Current events -- again!
**The FDA has asked Pfizer to pull Bextra off the market. Bextra is a COX-2 inhibitor, like Vioxx (remember Vioxx?). The problem, according to the FDA, is that Bextra has a raft of serious side effects (like Vioxx), including cardiovascular problems, stroke, and "a potentially life-threatening skin condition called Stevens-Johnson syndrome, an allergic reaction that usually begins as a blistering of the mouth and lips and can spread to the rest of the body." And, for all the risks, it has no added advantages as a painkiller.
I don't know for sure that the research that brought Bextra to market tested it against a placebo instead of against other well-characterized painkillers ... but it wouldn't surprise me.
**Stephen Johnson, President Bush's choice to head the EPA may have his nomination blocked owing to ethical concerns about an EPA study he oversaw about children and pesticides. While the study has been suspended, it has not been cancelled. The idea of the study was to identify families who used pesticides and monitor the children of these families to see if the family pesticide use was having any effects on the kids. The problem? In recruiting families for the study -- mostly low-income families -- the EPA did not make it sufficiently clear that they were only looking to study families already using pesticides in the home. Plus, they offered about $900 and a free camcorder for participation. ("Hey honey, if we spray for roaches we can get some cash!") And, in recruiting families with babies as young as 3 months, it's not clear that the researchers provided potential participants with the information that is known about potential effects of pesticide exposure in babies and children.
Free and fully informed consent, anyone?
Oh, and it happens that the American Chemistry Council (an industry group) provided funding for the study in question. Not that that necessarily means there would be a conflict of interest ... but it could color the kind of information about pesticides being offered to potential participants in the study.

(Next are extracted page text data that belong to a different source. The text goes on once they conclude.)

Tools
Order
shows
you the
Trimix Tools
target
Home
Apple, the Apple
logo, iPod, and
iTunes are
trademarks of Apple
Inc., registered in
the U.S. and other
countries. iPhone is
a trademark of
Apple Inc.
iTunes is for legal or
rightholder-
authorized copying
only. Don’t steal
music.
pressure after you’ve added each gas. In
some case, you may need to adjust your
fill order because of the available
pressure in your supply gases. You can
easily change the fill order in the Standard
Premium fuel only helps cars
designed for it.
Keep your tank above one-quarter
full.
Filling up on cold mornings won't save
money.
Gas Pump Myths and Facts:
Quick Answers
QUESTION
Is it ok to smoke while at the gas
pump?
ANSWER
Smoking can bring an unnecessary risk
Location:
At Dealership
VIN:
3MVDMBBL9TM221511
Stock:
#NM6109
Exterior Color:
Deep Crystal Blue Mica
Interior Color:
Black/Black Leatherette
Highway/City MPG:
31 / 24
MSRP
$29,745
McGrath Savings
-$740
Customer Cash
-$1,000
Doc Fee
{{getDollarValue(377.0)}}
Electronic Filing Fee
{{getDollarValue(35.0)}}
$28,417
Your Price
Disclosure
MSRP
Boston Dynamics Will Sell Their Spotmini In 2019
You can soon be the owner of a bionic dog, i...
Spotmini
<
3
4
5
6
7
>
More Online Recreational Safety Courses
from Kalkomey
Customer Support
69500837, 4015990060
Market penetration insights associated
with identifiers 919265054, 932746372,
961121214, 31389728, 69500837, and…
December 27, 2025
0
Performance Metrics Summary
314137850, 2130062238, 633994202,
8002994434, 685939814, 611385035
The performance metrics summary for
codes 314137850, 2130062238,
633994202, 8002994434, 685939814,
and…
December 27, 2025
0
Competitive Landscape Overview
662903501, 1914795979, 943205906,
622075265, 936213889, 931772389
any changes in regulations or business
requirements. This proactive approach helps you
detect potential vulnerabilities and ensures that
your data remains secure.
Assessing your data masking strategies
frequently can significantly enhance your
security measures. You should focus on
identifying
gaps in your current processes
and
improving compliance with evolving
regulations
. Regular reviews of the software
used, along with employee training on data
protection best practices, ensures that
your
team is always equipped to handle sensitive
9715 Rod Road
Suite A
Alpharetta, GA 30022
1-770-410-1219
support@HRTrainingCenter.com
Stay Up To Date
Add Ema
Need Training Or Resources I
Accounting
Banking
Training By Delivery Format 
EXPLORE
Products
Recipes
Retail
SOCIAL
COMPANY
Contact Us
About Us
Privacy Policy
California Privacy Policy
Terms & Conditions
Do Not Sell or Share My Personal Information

And speaking of conflicts of interest ...
**Due at least in part to the threatened departure of some prominent scientists, the NIH may relax its rules on conflicts of interest. The current rules prevent NIH administrators and scientists from holding lucrative consulting contracts with drug companies. They also require that NIH administrators and scientists divest themselves of stocks in biomedical companies and put real restrictions on consulting and other "work for hire" that academic scientists frequently do for extra income. But concerns have been raised over whether these strict rules will make it difficult to attract and retain talented researchers at the NIH. Further, the argument has been advanced that these protections against outside influence are more important for administrators than for research scientists. (Research scientists are pure of heart, after all.)
Now, I'm the last person who's going to tell you that researchers working for the government (or for public universities) are well-compensated. And the government does not have the buckets of money sitting around that is did in rosier economic times. But might there not still be reason to believe that consulting contracts with, or stock holdings in, private drug companies could have some influence on what the scientists see in their data?